Sections, chapters and The 1,000 boost Travel Grant program

The TWS Student Travel Grants program helped fund travel for 19 students to attend the Annual Conference in Raleigh, North Carolina, earlier this year. The students received up to $500 based on the score of their application.

The Student Travel Grants program was established in 2008 to help and encourage student travel to the TWS Annual Conference. Participants are Ph.D., graduate or undergraduate TWS student members who are accepted to present research at that year’s conference.

“It’s an excellent opportunity for them to get experience presenting in front of a larger crowd,” said Mariah Simmons, Wildlife Programs Coordinator at TWS. She noted that the overall conference experience, with all its networking opportunities, is just as beneficial to students as their presentations.

Historically, TWS has allocated a portion of its conference budget to this program, but the last two years, it has gotten an extra boost from local sections and chapters as well as The 1,000. This year, in addition to The 1,000, two TWS sections and 11 chapters contributed funds for student travel grants. Out of about 100 applicants each year, the program is able to fund an average of 20 depending on how much money is received from contributing organizational units, Simmons says.

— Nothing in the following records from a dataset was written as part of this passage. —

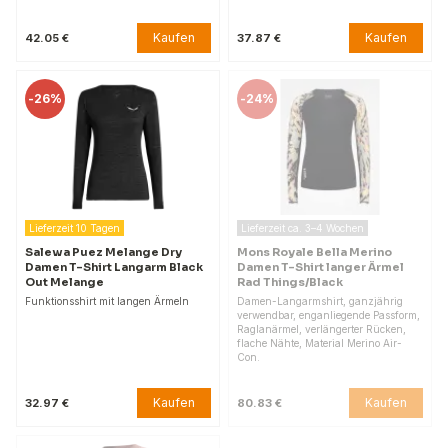
Kaufen
Kaufen
42.05 €
37.87 €
-
26%
-
24%
Lieferzeit 10 Tagen
Lieferzeit ca. 3–4 Wochen
Salewa Puez Melange Dry
Mons Royale Bella Merino
Damen T-Shirt Langarm Black
Damen T-Shirt langer Ärmel
Out Melange
Rad Things/Black
Funktionsshirt mit langen Ärmeln
Damen-Langarmshirt, ganzjährig
verwendbar, enganliegende Passform,
Raglanärmel, verlängerter Rücken,
flache Nähte, Material Merino Air-
Con.
Kaufen
Kaufen
32.97 €
80.83 €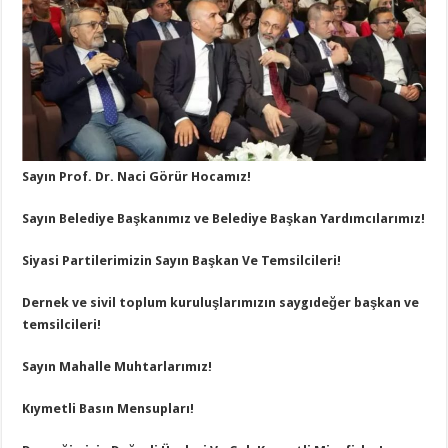
Sayın Prof. Dr. Naci Görür Hocamız!
Sayın Belediye Başkanımız ve Belediye Başkan Yardımcılarımız!
Siyasi Partilerimizin Sayın Başkan Ve Temsilcileri!
Dernek ve sivil toplum kuruluşlarımızın saygıdeğer başkan ve
temsilcileri!
Sayın Mahalle Muhtarlarımız!
Kıymetli Basın Mensupları!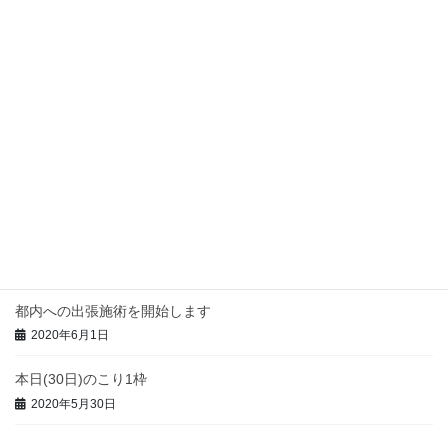
2020年6月19日
14日(日)満了
2020年6月12日
今週の都内出張予定
2020年6月7日
本日(3日)のこり1枠
2020年6月3日
都内への出張施術を開始します
2020年6月1日
本日(30日)のこり1枠
2020年5月30日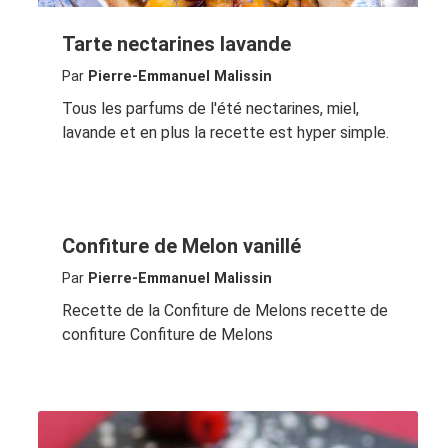
Tarte nectarines lavande
Par
Pierre-Emmanuel Malissin
Tous les parfums de l'été nectarines, miel,
lavande et en plus la recette est hyper simple.
Confiture de Melon vanillé
Par
Pierre-Emmanuel Malissin
Recette de la Confiture de Melons recette de
confiture Confiture de Melons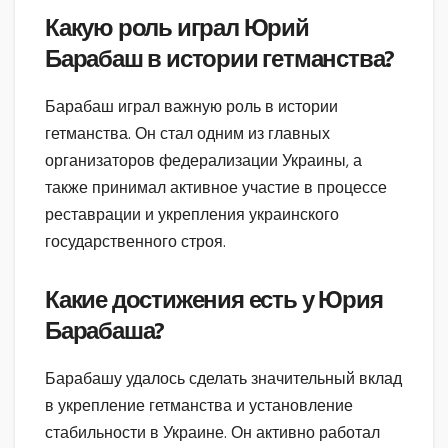
Какую роль играл Юрий
Барабаш в истории гетманства?
Барабаш играл важную роль в истории
гетманства. Он стал одним из главных
организаторов федерализации Украины, а
также принимал активное участие в процессе
реставрации и укрепления украинского
государственного строя.
Какие достижения есть у Юрия
Барабаша?
Барабашу удалось сделать значительный вклад
в укрепление гетманства и установление
стабильности в Украине. Он активно работал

Applicants are ranked by a review committee of 30-40 TWS professional members and awarded anywhere between $250-500. These judges score each application based on the abstract and draft of the poster or presentation, whether or not the student has received other funding, and if the money will be the difference in the students’ ability to attend the conference. In their analysis of the students’ research, judges are looking for current, interesting and relevant projects that have important implications for wildlife management.

Sabrina Morano, a Ph.D. student at the University of Nevada, Reno, also suggested that the conference is more than just an opportunity to present research. “It’s given me a chance to connect with people doing similar research, or just network and talk with folks about the work that I am doing.  I always come away having made a new contact or just feeling energized about my work,” she said.

Erin Zylstra, a Ph.D. candidate at the University of Arizona, went a step further, noting that she’s gotten useful feedback presenting at the conference.

“At conferences in the past, people have made some really helpful suggestions and provided insights that have improved my research over the long term,” Zylstra said. In Raleigh, she presented on the population dynamics of canyon treefrogs in the sky island region of southern Arizona. The researchers used visual encounter and mark-recapture surveys to estimate survival rates and characterize movements of frogs in mountain canyons. “If you’re [a student] thinking about attending the conference, you should definitely apply. The financial assistance is well worth the effort.”